Output all of the records exactly, word for word.
── SUPPLIED MATERIAL
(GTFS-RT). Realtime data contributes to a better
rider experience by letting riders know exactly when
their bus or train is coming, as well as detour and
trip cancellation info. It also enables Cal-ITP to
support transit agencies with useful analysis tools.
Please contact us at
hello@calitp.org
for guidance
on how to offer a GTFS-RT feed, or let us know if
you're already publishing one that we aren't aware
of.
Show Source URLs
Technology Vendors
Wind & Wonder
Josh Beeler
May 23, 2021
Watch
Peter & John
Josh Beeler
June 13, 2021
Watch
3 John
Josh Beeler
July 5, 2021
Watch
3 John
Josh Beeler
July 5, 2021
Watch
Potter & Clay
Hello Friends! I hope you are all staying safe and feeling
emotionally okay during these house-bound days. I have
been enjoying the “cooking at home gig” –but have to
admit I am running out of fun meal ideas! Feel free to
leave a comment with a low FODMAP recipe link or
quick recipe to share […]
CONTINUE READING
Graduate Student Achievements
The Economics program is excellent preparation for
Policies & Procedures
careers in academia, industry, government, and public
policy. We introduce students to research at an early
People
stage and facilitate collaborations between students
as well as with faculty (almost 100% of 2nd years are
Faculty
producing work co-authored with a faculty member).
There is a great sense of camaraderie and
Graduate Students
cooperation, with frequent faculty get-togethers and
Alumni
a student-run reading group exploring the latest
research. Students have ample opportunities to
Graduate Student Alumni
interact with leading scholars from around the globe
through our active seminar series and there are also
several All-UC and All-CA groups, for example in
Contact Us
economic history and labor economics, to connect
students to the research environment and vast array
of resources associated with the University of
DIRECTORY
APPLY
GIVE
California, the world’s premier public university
────
# [ANSWER SPACE]
(GTFS-RT). Realtime data contributes to a better
rider experience by letting riders know exactly when
their bus or train is coming, as well as detour and
trip cancellation info. It also enables Cal-ITP to
support transit agencies with useful analysis tools.
Please contact us at
hello@calitp.org
for guidance
on how to offer a GTFS-RT feed, or let us know if
you're already publishing one that we aren't aware
of.
Show Source URLs
Technology Vendors
Wind & Wonder
Josh Beeler
May 23, 2021
Watch
Peter & John
Josh Beeler
June 13, 2021
Watch
3 John
Josh Beeler
July 5, 2021
Watch
3 John
Josh Beeler
July 5, 2021
Watch
Potter & Clay
Hello Friends! I hope you are all staying safe and feeling
emotionally okay during these house-bound days. I have
been enjoying the “cooking at home gig” –but have to
admit I am running out of fun meal ideas! Feel free to
leave a comment with a low FODMAP recipe link or
quick recipe to share […]
CONTINUE READING
Graduate Student Achievements
The Economics program is excellent preparation for
Policies & Procedures
careers in academia, industry, government, and public
policy. We introduce students to research at an early
People
stage and facilitate collaborations between students
as well as with faculty (almost 100% of 2nd years are
Faculty
producing work co-authored with a faculty member).
There is a great sense of camaraderie and
Graduate Students
cooperation, with frequent faculty get-togethers and
Alumni
a student-run reading group exploring the latest
research. Students have ample opportunities to
Graduate Student Alumni
interact with leading scholars from around the globe
through our active seminar series and there are also
several All-UC and All-CA groups, for example in
Contact Us
economic history and labor economics, to connect
students to the research environment and vast array
of resources associated with the University of
DIRECTORY
APPLY
GIVE
California, the world’s premier public university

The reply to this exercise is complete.